CALIFORNIA — Danielle Brekke, 17, and Dean Wills, 15, thought they were in love. But a restraining order issued by a California trial court–which Wills’ attorney thinks violates his First Amendment rights–will keep them apart.
The appellate court for the third district in California on Jan. 25 upheld a restraining order issued by a California superior court. The order, prompted by a series of letters written by Wills, will expire in June 2005 when Danielle Brekke turns 18.
Beverly Brekke, Danielle’s mother, decided Wills’ influence negatively affected her daughter after Danielle’s behavior began to change for the worse at home and in school upon dating Wills, according to Beverly Brekke. Wills began to write letters to Danielle, which he claimed Beverly Brekke was not supposed to see. The letters contained profanities and a fantastical scheme of torture-murder of Danielle Brekke’s parents, according to court documents.
In the letter describing the murder plot, according to court documents, Wills wrote that Danielle Brekke’s parents would be tied to a tree surrounded by rabid, starving dogs. Wills and Danielle Brekke would then fly in a plane overhead and drop bloody meat on the parents, causing the dogs to attack.
After reading the letters written by Wills, Beverly Brekke filed an injunction for a restraining order that prohibited Wills from coming within 100 feet of Danielle Brekke outside school and 20 feet inside school.
The restraining order was issued under California Civil Procedure 526.6, which stipulates that a person may seek a restraining order if he or she has suffered harassment, defined as “unlawful violence, a credible threat of violence, or a knowing and willful course of conduct directed at a specific person that seriously alarms, annoys, or harasses the person, and that serves no legitimate purpose.”
After the trial court granted the restraining order, Wills appealed on multiple grounds, including that he believed his First Amendment right to freedom of speech was violated.
The appellate court ruled in Brekke v. Wills that the restraining order did not violate Wills’ free speech rights because his speech was between “purely private parties, about purely private parties and on matters of purely private interest,” which the Supreme Court ruled is less of a First Amendment concern.

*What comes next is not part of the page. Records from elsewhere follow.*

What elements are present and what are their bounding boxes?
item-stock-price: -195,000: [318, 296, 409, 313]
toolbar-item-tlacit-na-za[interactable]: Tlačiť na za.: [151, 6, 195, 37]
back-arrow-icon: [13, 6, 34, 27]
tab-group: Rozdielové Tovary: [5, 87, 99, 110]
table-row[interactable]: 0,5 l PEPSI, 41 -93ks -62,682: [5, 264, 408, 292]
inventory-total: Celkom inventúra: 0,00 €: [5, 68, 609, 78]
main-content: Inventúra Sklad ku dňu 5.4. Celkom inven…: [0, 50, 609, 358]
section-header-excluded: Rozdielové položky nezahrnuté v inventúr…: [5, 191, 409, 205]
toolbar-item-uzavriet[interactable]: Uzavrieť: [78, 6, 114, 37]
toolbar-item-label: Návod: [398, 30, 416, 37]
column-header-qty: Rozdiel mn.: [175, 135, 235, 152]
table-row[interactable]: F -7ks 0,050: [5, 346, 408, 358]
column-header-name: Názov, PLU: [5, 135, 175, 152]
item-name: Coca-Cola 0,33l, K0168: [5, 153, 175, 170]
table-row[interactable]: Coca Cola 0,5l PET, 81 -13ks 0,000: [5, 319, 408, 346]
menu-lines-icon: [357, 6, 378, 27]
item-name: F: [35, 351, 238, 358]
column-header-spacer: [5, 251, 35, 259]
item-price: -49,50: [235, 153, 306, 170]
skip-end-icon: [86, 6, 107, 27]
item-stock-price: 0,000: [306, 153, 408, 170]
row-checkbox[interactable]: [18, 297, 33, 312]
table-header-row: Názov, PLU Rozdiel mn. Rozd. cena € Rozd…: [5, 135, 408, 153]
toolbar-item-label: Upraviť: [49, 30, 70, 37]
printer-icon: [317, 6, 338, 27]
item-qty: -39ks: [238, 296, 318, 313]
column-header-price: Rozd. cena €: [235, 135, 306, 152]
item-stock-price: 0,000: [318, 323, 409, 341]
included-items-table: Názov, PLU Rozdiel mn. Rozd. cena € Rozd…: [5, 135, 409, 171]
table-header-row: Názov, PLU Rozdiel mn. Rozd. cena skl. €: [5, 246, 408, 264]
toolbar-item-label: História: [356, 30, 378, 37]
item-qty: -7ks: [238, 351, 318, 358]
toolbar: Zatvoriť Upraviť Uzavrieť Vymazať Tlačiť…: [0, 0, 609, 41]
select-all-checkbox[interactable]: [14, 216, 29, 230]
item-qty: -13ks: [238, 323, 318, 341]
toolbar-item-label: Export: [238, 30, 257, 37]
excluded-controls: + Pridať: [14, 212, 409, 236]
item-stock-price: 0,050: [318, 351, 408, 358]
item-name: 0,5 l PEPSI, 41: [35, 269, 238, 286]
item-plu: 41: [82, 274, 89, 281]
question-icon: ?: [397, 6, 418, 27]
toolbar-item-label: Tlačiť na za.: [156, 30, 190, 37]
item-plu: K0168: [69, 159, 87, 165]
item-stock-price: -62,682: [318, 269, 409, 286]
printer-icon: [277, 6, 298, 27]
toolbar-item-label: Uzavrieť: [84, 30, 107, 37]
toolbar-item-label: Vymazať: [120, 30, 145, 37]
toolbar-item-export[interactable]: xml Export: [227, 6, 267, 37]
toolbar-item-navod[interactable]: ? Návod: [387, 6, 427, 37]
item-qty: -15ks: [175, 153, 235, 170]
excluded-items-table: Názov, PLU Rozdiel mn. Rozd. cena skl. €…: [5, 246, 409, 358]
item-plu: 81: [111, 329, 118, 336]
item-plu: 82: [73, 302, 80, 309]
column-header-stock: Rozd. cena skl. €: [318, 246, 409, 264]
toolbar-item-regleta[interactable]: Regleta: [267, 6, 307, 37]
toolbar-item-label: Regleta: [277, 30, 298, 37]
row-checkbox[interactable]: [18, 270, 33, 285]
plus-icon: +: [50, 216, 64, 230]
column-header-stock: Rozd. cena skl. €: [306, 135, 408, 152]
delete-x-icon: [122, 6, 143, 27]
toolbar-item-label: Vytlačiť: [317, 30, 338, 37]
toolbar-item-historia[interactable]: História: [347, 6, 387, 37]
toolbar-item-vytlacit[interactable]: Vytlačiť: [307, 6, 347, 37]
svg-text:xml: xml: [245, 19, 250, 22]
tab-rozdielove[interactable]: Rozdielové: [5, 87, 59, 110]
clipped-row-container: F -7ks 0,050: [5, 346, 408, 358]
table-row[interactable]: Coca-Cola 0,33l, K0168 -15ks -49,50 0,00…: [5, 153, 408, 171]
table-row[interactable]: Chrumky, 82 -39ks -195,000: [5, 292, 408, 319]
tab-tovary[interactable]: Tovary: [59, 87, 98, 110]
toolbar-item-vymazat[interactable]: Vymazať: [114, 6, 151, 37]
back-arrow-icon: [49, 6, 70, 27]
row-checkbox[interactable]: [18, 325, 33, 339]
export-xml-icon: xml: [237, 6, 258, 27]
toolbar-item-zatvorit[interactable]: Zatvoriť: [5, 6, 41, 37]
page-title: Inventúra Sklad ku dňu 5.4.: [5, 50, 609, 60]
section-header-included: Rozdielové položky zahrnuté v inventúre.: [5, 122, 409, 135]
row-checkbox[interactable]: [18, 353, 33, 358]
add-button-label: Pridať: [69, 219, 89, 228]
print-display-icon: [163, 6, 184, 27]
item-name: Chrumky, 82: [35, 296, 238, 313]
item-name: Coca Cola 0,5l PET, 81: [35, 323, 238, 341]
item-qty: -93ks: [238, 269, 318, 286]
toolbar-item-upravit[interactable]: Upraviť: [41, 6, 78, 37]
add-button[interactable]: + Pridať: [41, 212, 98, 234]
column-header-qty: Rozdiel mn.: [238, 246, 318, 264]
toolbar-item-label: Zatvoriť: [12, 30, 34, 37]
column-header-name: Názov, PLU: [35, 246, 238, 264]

“I think private communications are deserving more of free speech, unless it raises to a criminal level,” said Freda Pechner, Wills’ attorney, who is considering filing a petition for review.
But the private nature of the letters Wills wrote is key to why they are less constitutionally protected than if he wrote them in a public forum, said Thomas Burke, a First Amendment media attorney in California.

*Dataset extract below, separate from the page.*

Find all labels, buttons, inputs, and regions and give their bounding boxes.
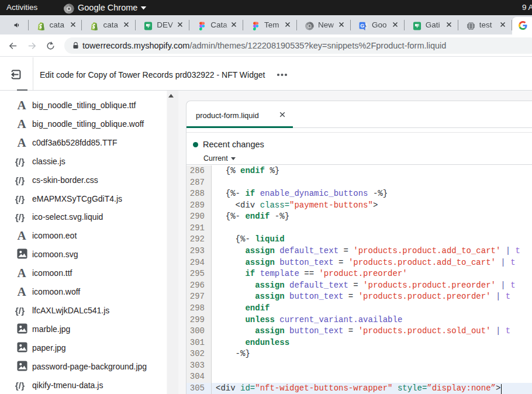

“If Wills had made the same comments in a student publication, or if he had made the same comments standing on a chair in the middle of a public forum, and there was some connection to what he was saying to some larger event, I don’t know that [the court] would have reached the same result,” Burke said.

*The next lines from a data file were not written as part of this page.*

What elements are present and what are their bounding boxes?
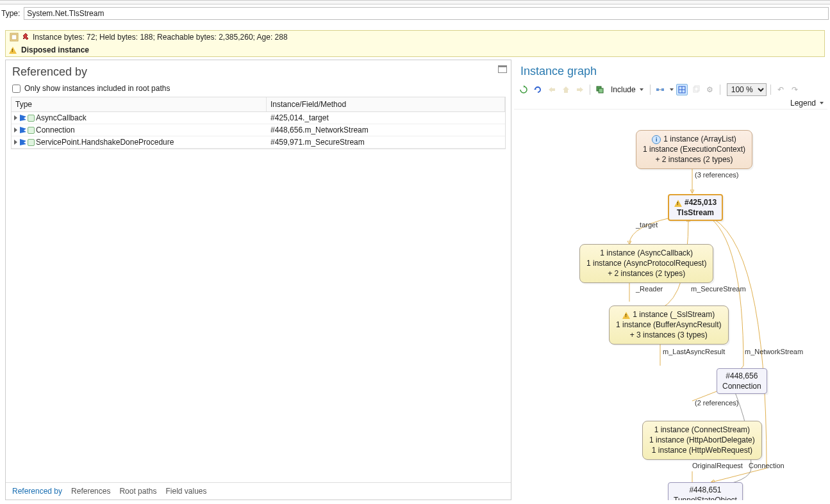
type-cell: Connection <box>36 126 75 134</box>
layers-icon[interactable] <box>594 84 606 95</box>
svg-rect-1 <box>12 35 17 40</box>
instance-cell: #459,971.m_SecureStream <box>267 136 505 148</box>
refresh-icon[interactable] <box>518 84 529 95</box>
flag-icon <box>20 127 26 133</box>
edge-connection: Connection <box>749 462 784 469</box>
reload-icon[interactable] <box>532 84 544 95</box>
table-header: Type Instance/Field/Method <box>12 97 505 112</box>
tab-referenced-by[interactable]: Referenced by <box>12 487 62 496</box>
node-asynccallback[interactable]: 1 instance (AsyncCallback) 1 instance (A… <box>579 244 713 283</box>
include-dropdown[interactable]: Include <box>608 85 646 94</box>
layout-dropdown[interactable] <box>670 88 674 91</box>
layout-auto-icon[interactable] <box>676 84 688 95</box>
node-connectstream[interactable]: 1 instance (ConnectStream) 1 instance (H… <box>642 421 762 460</box>
col-type[interactable]: Type <box>12 97 267 111</box>
svg-rect-5 <box>661 88 664 91</box>
edge-securestream: m_SecureStream <box>691 285 746 293</box>
root-paths-checkbox[interactable] <box>12 85 21 93</box>
instance-graph-title: Instance graph <box>514 60 827 82</box>
svg-rect-4 <box>656 88 659 91</box>
edge-2refs: (2 references) <box>695 399 738 407</box>
tab-references[interactable]: References <box>71 487 110 496</box>
redo-icon: ↷ <box>789 84 801 95</box>
info-bar: Instance bytes: 72; Held bytes: 188; Rea… <box>5 30 825 57</box>
info-text: Instance bytes: 72; Held bytes: 188; Rea… <box>33 33 288 42</box>
nav-fwd-icon <box>574 84 586 95</box>
edge-networkstream: m_NetworkStream <box>745 348 803 355</box>
expand-icon[interactable] <box>14 115 17 120</box>
node-connection[interactable]: #448,656 Connection <box>717 368 767 394</box>
disposed-text: Disposed instance <box>21 45 89 54</box>
nav-home-icon <box>560 84 572 95</box>
edge-reader: _Reader <box>636 285 663 293</box>
link-icon <box>28 139 35 146</box>
node-tlsstream[interactable]: #425,013 TlsStream <box>668 194 723 221</box>
instance-cell: #448,656.m_NetworkStream <box>267 124 505 136</box>
tab-field-values[interactable]: Field values <box>165 487 206 496</box>
node-root-group[interactable]: i1 instance (ArrayList) 1 instance (Exec… <box>636 130 752 169</box>
svg-rect-11 <box>695 86 699 91</box>
tab-root-paths[interactable]: Root paths <box>119 487 156 496</box>
nav-back-icon <box>546 84 558 95</box>
maximize-icon[interactable] <box>498 65 507 73</box>
edge-target: _target <box>636 221 658 229</box>
flag-icon <box>20 115 26 121</box>
undo-icon: ↶ <box>775 84 786 95</box>
node-sslstream[interactable]: 1 instance (_SslStream) 1 instance (Buff… <box>609 305 729 345</box>
edge-lastasync: m_LastAsyncResult <box>663 348 725 355</box>
copy-icon <box>690 84 702 95</box>
expand-icon[interactable] <box>14 140 17 145</box>
instance-cell: #425,014._target <box>267 112 505 124</box>
svg-rect-3 <box>599 88 603 93</box>
svg-rect-10 <box>693 87 698 92</box>
col-instance[interactable]: Instance/Field/Method <box>267 97 505 111</box>
link-icon <box>28 127 35 134</box>
instance-icon <box>10 33 19 42</box>
info-icon: i <box>652 135 661 144</box>
warning-icon <box>10 45 19 54</box>
link-icon <box>28 115 35 122</box>
table-row[interactable]: AsyncCallback#425,014._target <box>12 112 505 124</box>
node-tunnelstate[interactable]: #448,651 TunnelStateObject <box>668 482 743 500</box>
zoom-select[interactable]: 100 % <box>727 83 767 96</box>
legend-dropdown[interactable]: Legend <box>790 99 824 108</box>
table-row[interactable]: Connection#448,656.m_NetworkStream <box>12 124 505 136</box>
expand-icon[interactable] <box>14 127 17 133</box>
warning-icon <box>622 312 630 319</box>
table-row[interactable]: ServicePoint.HandshakeDoneProcedure#459,… <box>12 136 505 149</box>
gear-icon: ⚙ <box>704 84 716 95</box>
bottom-tabs: Referenced by References Root paths Fiel… <box>6 482 511 500</box>
edge-3refs: (3 references) <box>695 171 738 179</box>
type-cell: ServicePoint.HandshakeDoneProcedure <box>36 138 174 147</box>
pin-icon <box>21 33 30 42</box>
flag-icon <box>20 139 26 145</box>
type-cell: AsyncCallback <box>36 113 87 122</box>
root-paths-label: Only show instances included in root pat… <box>24 84 170 93</box>
type-label: Type: <box>1 9 20 18</box>
type-input[interactable] <box>24 7 829 20</box>
warning-icon <box>674 200 682 207</box>
referenced-by-title: Referenced by <box>6 60 511 83</box>
edge-origreq: OriginalRequest <box>692 462 743 469</box>
layout-h-icon[interactable] <box>654 84 666 95</box>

Wills also used song lyrics in the letters, and Pechner argued that song lyrics are entertainment, which is protected under the First Amendment. However, the court ruled that because the lyrics were not sung, not used for entertainment purposes and “ridiculed and annoyed Beverly Brekke,” they were not constitutionally protected but fell under the California statute.
“Now a parent can go in and get a restraining order if someone is annoying,” Pechner said. “The goal of the [California] statute was to get a restraining order because someone is really fearful about someone else’s conduct.”
According to Pechner, Beverly Brekke testified in trial court that she knew the letters were never meant to be a threat and that no one took them seriously.
“She knew the letters were not credible,” Pechner said. “My client is a teenage boy.”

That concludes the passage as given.